# Resturants in El Gouna?



## Chill (May 24, 2011)

Hi all,
Looking for some advice. We are in El Gouna for a week and looking for somewhere to go for dinner either downtown or in a hotel. Do anyone have any suggestions based on your experiences?
TIA
Chill


----------



## Gounie (Jan 27, 2011)

You are absolutely spoilt for choice with restaurants in El Gouna. The most popular restaurants are owned by Omar Sharif's son Tarek. They are Le Deauville, La Scalla and Thomas Pizza all in Abu Tig Marina. He also owns Oriental Grill in Downtown. Other popular choices are Chez Chantel, Pier 88, Saigon in the marina. Fish Market, White Elephant Thai, Greek, Upstairs and Abu El Sid in Downtown. Restaurants are expensive. All the hotels have restaurants too and where the buffets in the top 5* hotels are superb and good value, the drinks are very expensive.

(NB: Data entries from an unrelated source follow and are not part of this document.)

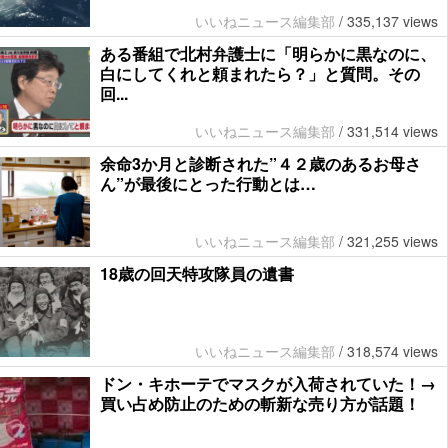
いいねニュース編集部
/
335,137 views
ある番組で北村弁護士に「明らかに黒なのに、
白にしてくれと頼まれたら？」と質問。その
回...
いいねニュース編集部
/
331,514 views
余命3か月と診断された”４２歳のあるお母さ
ん”が最後にとった行動とは…
いいねニュース編集部
/
321,255 views
18歳の回天特攻隊員の遺書
いいねニュース編集部
/
318,574 views
ドン・キホーテでマスクが入荷されていた！→
買い占め防止のための斬新な売り方が話題！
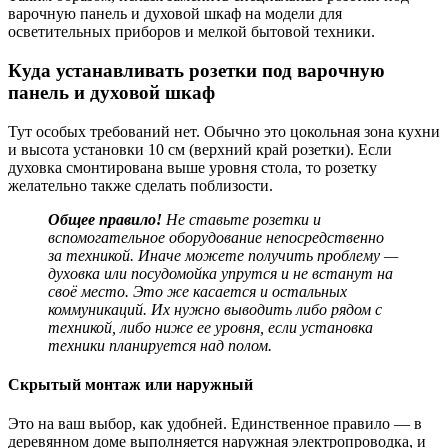
варочную панель и духовой шкаф на модели для
осветительных приборов и мелкой бытовой техники.
Куда устанавливать розетки под варочную
панель и духовой шкаф
Тут особых требований нет. Обычно это цокольная зона кухни
и высота установки 10 см (верхний край розетки). Если
духовка смонтирована выше уровня стола, то розетку
желательно также сделать поблизости.
Общее правило!
Не ставьте розетки и
вспомогательное оборудование непосредственно
за техникой. Иначе можете получить проблему —
духовка или посудомойка упрутся и не встанут на
своё место. Это же касается и остальных
коммуникаций. Их нужно выводить либо рядом с
техникой, либо ниже ее уровня, если установка
техники планируется над полом.
Скрытый монтаж или наружный
Это на ваш выбор, как удобней. Единственное правило — в
деревянном доме выполняется наружная электропроводка, и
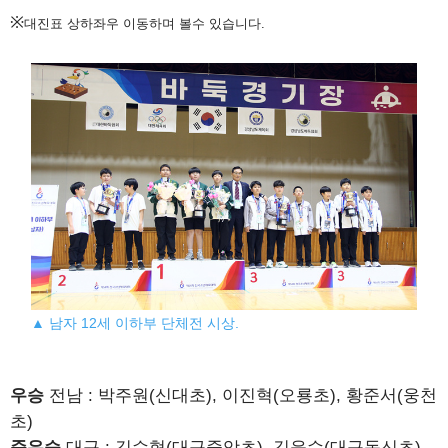
※
대진표 상하좌우 이동하며 볼수 있습니다.
▲ 남자 12세 이하부 단체전 시상.
우승
전남 : 박주원(신대초), 이진혁(오룡초), 황준서(웅천
초)
준우승
대구 : 김수혁(대구중앙초), 김윤수(대구동신초),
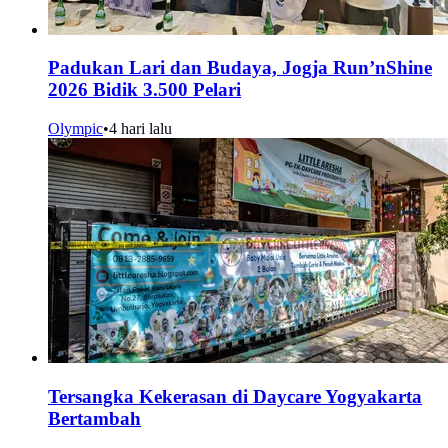
Padukan Lari dan Budaya, Jogja Run’nShine
2026 Bidik 3.500 Pelari
Olympic
•
4 hari lalu
Tersangka Kekerasan di Daycare Yogyakarta
Bertambah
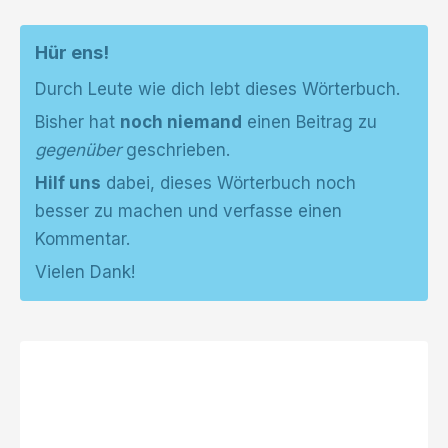
Hür ens!
Durch Leute wie dich lebt dieses Wörterbuch.
Bisher hat
noch niemand
einen Beitrag zu
gegenüber
geschrieben.
Hilf uns
dabei, dieses Wörterbuch noch
besser zu machen und verfasse einen
Kommentar.
Vielen Dank!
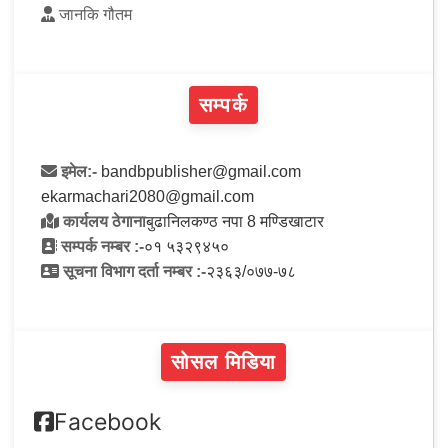
जानकि गौतम
सम्पर्क
इमेल:-
bandbpublisher@gmail.com
ekarmachari2080@gmail.com
कार्यलय ठेगाना
बुढानिलकण्ठ नपा 8 मण्डिखाटार
सम्पर्क नम्बर :-
०१ ५३२९४५०
सूचना विभाग दर्ता नम्बर :-
२३६३/०७७-७८
सोसल मिडिया
Facebook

My favourite is the Saigon Vietnemese but it is expensive so I go to Mini Saigon the takeaway. If you want to get away from the main areas there is a Nubian House Restaurant on the edge of El Gouna near the Fish Farm which does a buffet and entertainment on a Thursday night.

There are also many, many other restaurants not mentioned!


----------



## Chill (May 24, 2011)

Thanks Gounie, appreciate your help here.


----------